═══ Data section
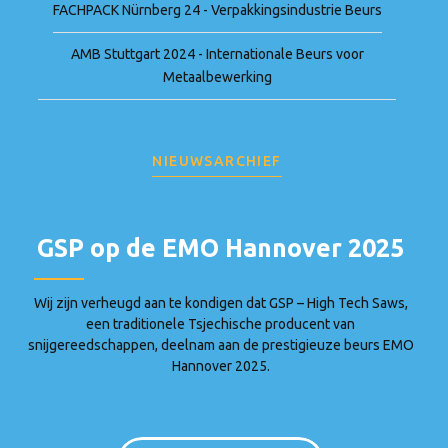
FACHPACK Nürnberg 24 - Verpakkingsindustrie Beurs
AMB Stuttgart 2024 - Internationale Beurs voor
Metaalbewerking
NIEUWSARCHIEF
GSP op de EMO Hannover 2025
Wij zijn verheugd aan te kondigen dat GSP – High Tech Saws,
een traditionele Tsjechische producent van
snijgereedschappen, deelnam aan de prestigieuze beurs EMO
Hannover 2025.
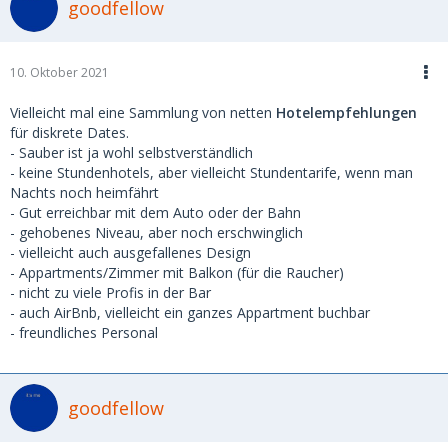
goodfellow
10. Oktober 2021
Vielleicht mal eine Sammlung von netten
Hotelempfehlungen
für diskrete Dates.
- Sauber ist ja wohl selbstverständlich
- keine Stundenhotels, aber vielleicht Stundentarife, wenn man
Nachts noch heimfährt
- Gut erreichbar mit dem Auto oder der Bahn
- gehobenes Niveau, aber noch erschwinglich
- vielleicht auch ausgefallenes Design
- Appartments/Zimmer mit Balkon (für die Raucher)
- nicht zu viele Profis in der Bar
- auch AirBnb, vielleicht ein ganzes Appartment buchbar
- freundliches Personal
goodfellow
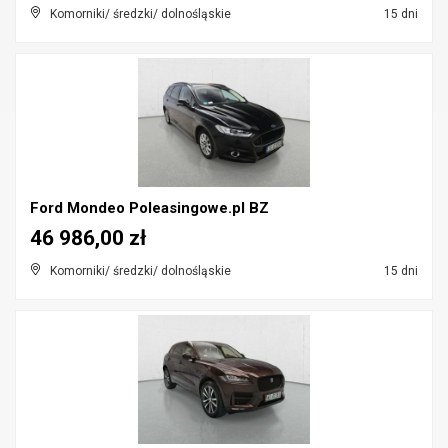
Komorniki/ średzki/ dolnośląskie
15 dni
Ford Mondeo Poleasingowe.pl BZ
46 986,00 zł
Komorniki/ średzki/ dolnośląskie
15 dni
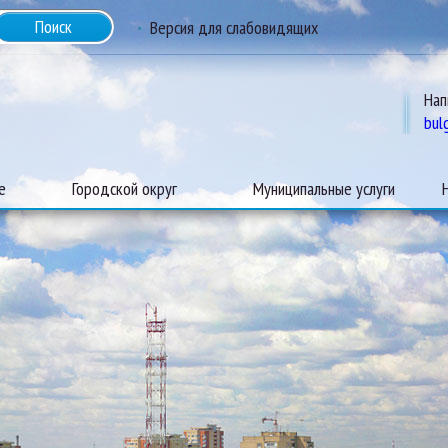
Версия для слабовидящих
Нап
bul
е
Городской округ
Муниципальные услуги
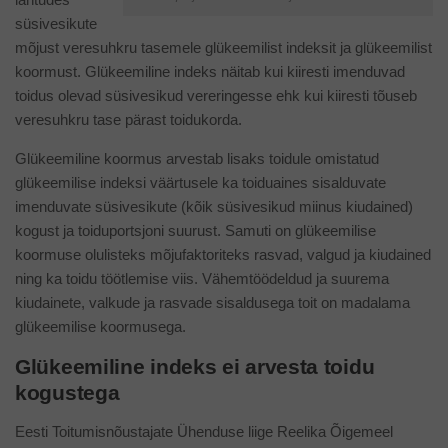
süsivesikute
mõjust veresuhkru tasemele glükeemilist indeksit ja glükeemilist
koormust. Glükeemiline indeks näitab kui kiiresti imenduvad
toidus olevad süsivesikud vereringesse ehk kui kiiresti tõuseb
veresuhkru tase pärast toidukorda.
Glükeemiline koormus arvestab lisaks toidule omistatud
glükeemilise indeksi väärtusele ka toiduaines sisalduvate
imenduvate süsivesikute (kõik süsivesikud miinus kiudained)
kogust ja toiduportsjoni suurust. Samuti on glükeemilise
koormuse olulisteks mõjufaktoriteks rasvad, valgud ja kiudained
ning ka toidu töötlemise viis. Vähemtöödeldud ja suurema
kiudainete, valkude ja rasvade sisaldusega toit on madalama
glükeemilise koormusega.
Gl
ükeemiline indeks
ei arvesta toidu
kogustega
Eesti Toitumisnõustajate Ühenduse liige Reelika Õigemeel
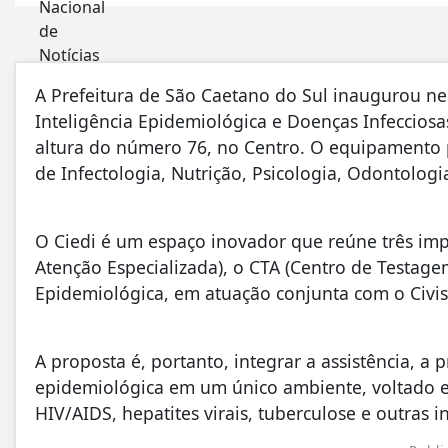
A Prefeitura de São Caetano do Sul inaugurou nes
Inteligência Epidemiológica e Doenças Infeccio
altura do número 76, no Centro. O equipamento 
de Infectologia, Nutrição, Psicologia, Odontologi
O Ciedi é um espaço inovador que reúne três impo
Atenção Especializada), o CTA (Centro de Testage
Epidemiológica, em atuação conjunta com o Civis
A proposta é, portanto, integrar a assistência, a 
epidemiológica em um único ambiente, voltado 
HIV/AIDS, hepatites virais, tuberculose e outras i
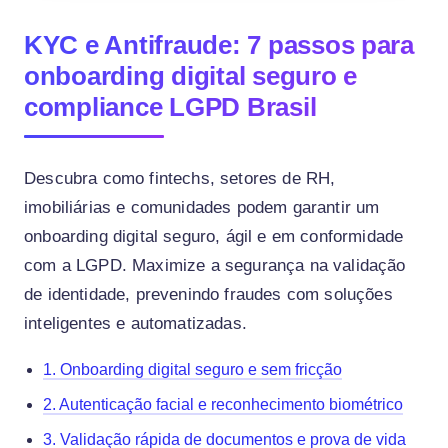
KYC e Antifraude: 7 passos para
onboarding digital seguro e
compliance LGPD Brasil
Descubra como fintechs, setores de RH,
imobiliárias e comunidades podem garantir um
onboarding digital seguro, ágil e em conformidade
com a LGPD. Maximize a segurança na validação
de identidade, prevenindo fraudes com soluções
inteligentes e automatizadas.
1. Onboarding digital seguro e sem fricção
2. Autenticação facial e reconhecimento biométrico
3. Validação rápida de documentos e prova de vida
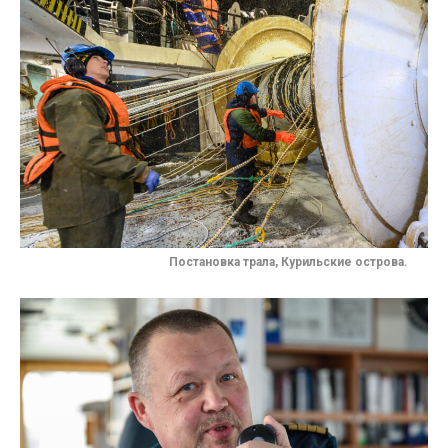
Постановка трала, Курильские острова.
══════
What is expected — Reproduce the entries exactly, from the line with "een traditionele Tsjechische producent van" to the line with "Ford Mondeo Poleasingowe.pl BZ", both lines included, keeping no pictures.

Result for this task —
een traditionele Tsjechische producent van
snijgereedschappen, deelnam aan de prestigieuze beurs EMO
Hannover 2025.
goodfellow
10. Oktober 2021
Vielleicht mal eine Sammlung von netten
Hotelempfehlungen
für diskrete Dates.
- Sauber ist ja wohl selbstverständlich
- keine Stundenhotels, aber vielleicht Stundentarife, wenn man
Nachts noch heimfährt
- Gut erreichbar mit dem Auto oder der Bahn
- gehobenes Niveau, aber noch erschwinglich
- vielleicht auch ausgefallenes Design
- Appartments/Zimmer mit Balkon (für die Raucher)
- nicht zu viele Profis in der Bar
- auch AirBnb, vielleicht ein ganzes Appartment buchbar
- freundliches Personal
goodfellow
Komorniki/ średzki/ dolnośląskie
15 dni
Ford Mondeo Poleasingowe.pl BZ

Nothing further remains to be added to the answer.